Worry for preserving life. Non-reconstructed women. Once life is preserved there are other needs that arise. Some women state that they don't find necessary to reconstruct their breasts. Life is the main issue; they have not undergone reconstruction and they do not think of facing it. They reflect other vision of the process and the decision taking in which reconstruction is not considered.
    E-2, a 51 years old woman: "Looking at myself in the mirror was not too painful, no, it was impressive,. you think you look ridicule and the aesthetics is ugly. My husband, he is so brave, he looked as if everything was ok, I have never noticed the slightest rejection from his side, even when I left hospital he cured me. I talked about the possibility of reconstruction although I am reluctant. I remember one day I told him 'I will do it for you, I would not do it for myself', and he said to my, 'for God's sake, no way!. I use the normal prosthesis but I will not go on reconstruction".
    
There are also some women who have always cultivated their figure in general and their beauty in particular for themselves. Even if their husband or partner does accept feminine mutilation they cling on their disgrace and scape from seeing their new image. These situations are named "anti-narcissism" as such patients do now want to contemplate themselves. In this sense doctors and nurses use to help them accept their new corporal reality. Part of the treatment starts when the woman is able to look at her scar and manifest all her "pain" for the loss of her breast:
    E-11, a 52 years old woman: "And she told me 'if they had to remove one breast I would prefer to die'. For me, it had always been clear that I would prefer not to die, I did not know how was I going to face it but I preferred not to die. I can raise my arm and say 'this is placed very badly', and I can deal with it so normally that the other day I went to the Language School and I forgot to put on the prosthesis. I am very vain, they have bothered me a lot.there are certain things that you can not wear".

Conclusions

    Suffering from BC can result in the break-up of some women's couples and can be lived by them as a problem. Nevertheless this will not be the case for the most of the women suffering from such disease, who will be accompanied by their partners at all times; not all the women declare to have a couple nor desire to have relations.
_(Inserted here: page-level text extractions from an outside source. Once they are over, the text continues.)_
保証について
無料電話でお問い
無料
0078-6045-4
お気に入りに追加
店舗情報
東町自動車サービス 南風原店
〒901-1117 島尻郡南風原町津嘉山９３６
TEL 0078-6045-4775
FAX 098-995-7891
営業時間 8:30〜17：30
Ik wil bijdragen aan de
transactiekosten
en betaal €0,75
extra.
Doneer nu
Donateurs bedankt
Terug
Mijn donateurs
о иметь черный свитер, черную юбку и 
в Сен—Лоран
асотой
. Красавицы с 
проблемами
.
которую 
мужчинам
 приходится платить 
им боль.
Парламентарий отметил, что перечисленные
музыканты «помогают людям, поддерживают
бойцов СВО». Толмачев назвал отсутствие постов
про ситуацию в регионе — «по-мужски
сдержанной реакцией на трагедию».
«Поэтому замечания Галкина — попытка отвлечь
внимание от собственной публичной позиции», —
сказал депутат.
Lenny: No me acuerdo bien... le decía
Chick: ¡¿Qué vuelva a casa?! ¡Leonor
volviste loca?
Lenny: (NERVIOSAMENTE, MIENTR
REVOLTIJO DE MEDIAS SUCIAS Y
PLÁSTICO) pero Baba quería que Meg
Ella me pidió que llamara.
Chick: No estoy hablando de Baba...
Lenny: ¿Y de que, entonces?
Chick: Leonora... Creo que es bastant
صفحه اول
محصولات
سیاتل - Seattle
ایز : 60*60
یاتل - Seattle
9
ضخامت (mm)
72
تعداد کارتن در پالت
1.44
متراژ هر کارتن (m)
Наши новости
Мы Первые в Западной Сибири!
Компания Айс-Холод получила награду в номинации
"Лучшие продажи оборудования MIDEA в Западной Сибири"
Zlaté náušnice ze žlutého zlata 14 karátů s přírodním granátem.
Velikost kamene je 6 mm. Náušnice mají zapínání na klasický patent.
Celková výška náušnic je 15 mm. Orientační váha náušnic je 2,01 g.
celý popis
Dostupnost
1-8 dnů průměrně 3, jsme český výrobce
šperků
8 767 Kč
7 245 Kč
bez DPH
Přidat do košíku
    Patients appreciate the wise move of the nurses who facilitate the husbands the possibility to help their wives shower during the first days after mastectomy. This situation, where both find each other alone in front of the shower with the saline and the undressed wound, makes it possible for the women to receive care when showing their new image.
    Some women have declared not having had relations during the mastectomy period but having retaken them after the breast reconstruction. Some other do not remove the bra in order to feel comfortable and have satisfactory relations.
    Nurses have unbeatable conditions to listen to the problems that mastectomized women have to go through. It would be a great help for those women to prudently ask them if they have been able to take up again their couple relations, if those are satisfactory or if they have any difficulty.
    Middle class young women with an university degree, and women older than 40 years with primary education undergo reconstruction. On the contrary, middle-high and high class university graduates do not chose reconstruction. For the former ones, it is not so important to have or not have a breast. The crucial issue is life and health. Probably this difference is linked to what different women consider important when negotiating their couple relation.